Maeshima Kazuhide, Sasaki Takahiro, Yamoto Toshikazu, Fukai Junya, Nishibayashi Hiroki, Nakao Naoyuki
Department of Neurological Surgery, Wakayama Medical University, Wakayama, Japan.
Surg Neurol Int. 2022 Jan 20;13:20. doi: 10.25259/SNI_1130_2021. eCollection 2022.
Small-cell carcinoma of the urinary bladder (SCCB) accounts for 1% of all bladder tumors. We present a rare case of hemorrhagic metastatic brain tumor from SCCB diagnosed by navigation-guided endoscopic biopsy.

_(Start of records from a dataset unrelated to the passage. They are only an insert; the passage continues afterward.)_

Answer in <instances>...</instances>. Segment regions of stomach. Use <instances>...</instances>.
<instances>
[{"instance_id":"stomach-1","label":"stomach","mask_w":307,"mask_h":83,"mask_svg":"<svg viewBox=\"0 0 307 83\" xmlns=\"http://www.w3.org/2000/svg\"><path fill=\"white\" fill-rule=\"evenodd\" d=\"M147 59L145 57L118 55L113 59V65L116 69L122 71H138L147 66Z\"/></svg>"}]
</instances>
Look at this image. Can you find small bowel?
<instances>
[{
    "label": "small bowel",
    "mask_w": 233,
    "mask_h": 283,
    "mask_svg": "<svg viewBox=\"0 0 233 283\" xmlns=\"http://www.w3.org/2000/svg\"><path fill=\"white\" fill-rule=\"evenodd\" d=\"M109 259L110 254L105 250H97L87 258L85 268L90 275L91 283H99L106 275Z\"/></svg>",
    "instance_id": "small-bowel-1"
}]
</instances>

A 76-year-old man presented with sudden onset of aphasia and right hemiplegia from 3 weeks previously. He had a medical history of prostate cancer and SCCB. Computed tomography showed a mixed density mass in the left basal ganglia. On magnetic resonance imaging, the mass showed mixed intensity in both T1-weighted images and T2-weighted images, suggesting subacute hemorrhage. The mass was partially enhanced with gadolinium. The patient underwent endoscopic hematoma evacuation and partial removal of the tumor. Histopathological diagnosis was neuroendocrine carcinoma, which was consistent with SCCB metastasis. After surgery, the patient underwent whole-brain radiation therapy of 30 Gy. His general condition gradually deteriorated, however, and he died 4 months after surgery.

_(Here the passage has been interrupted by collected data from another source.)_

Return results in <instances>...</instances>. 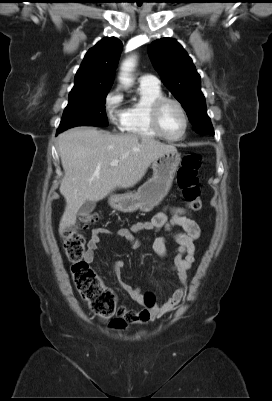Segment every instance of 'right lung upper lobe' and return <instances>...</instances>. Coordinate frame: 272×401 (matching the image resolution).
<instances>
[{
	"instance_id": "cb5924a9",
	"label": "right lung upper lobe",
	"mask_w": 272,
	"mask_h": 401,
	"mask_svg": "<svg viewBox=\"0 0 272 401\" xmlns=\"http://www.w3.org/2000/svg\"><path fill=\"white\" fill-rule=\"evenodd\" d=\"M122 42L115 37L103 38L85 55L69 96L85 91L111 88Z\"/></svg>"
}]
</instances>
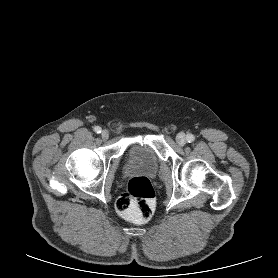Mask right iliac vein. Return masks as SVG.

Our patient had a rare case of brain metastasis derived from SCCB which presented with cerebral hemorrhage. Navigation-guided endoscopic biopsy was useful for the diagnostic sampling of deep localized brain tumors with hemorrhage.
膀胱小细胞癌(SCCB)占所有膀胱肿瘤的1%。我们报告一例罕见的经导航引导内镜活检诊断的膀胱小细胞癌出血性脑转移瘤病例。
一名76岁男性,3周前突然出现失语和右侧偏瘫。他有前列腺癌和膀胱小细胞癌病史。计算机断层扫描显示左侧基底节区有一个混合密度肿块。在磁共振成像中,该肿块在T1加权像和T2加权像上均显示混合信号强度,提示亚急性出血。肿块用钆剂部分强化。患者接受了内镜下血肿清除和肿瘤部分切除。组织病理学诊断为神经内分泌癌,与膀胱小细胞癌转移一致。术后,患者接受了30 Gy的全脑放射治疗。然而,他的一般状况逐渐恶化,术后4个月死亡。
我们的患者是一例罕见的源自膀胱小细胞癌并伴有脑出血的脑转移病例。导航引导内镜活检对于伴有出血的深部脑肿瘤的诊断性取材是有用的。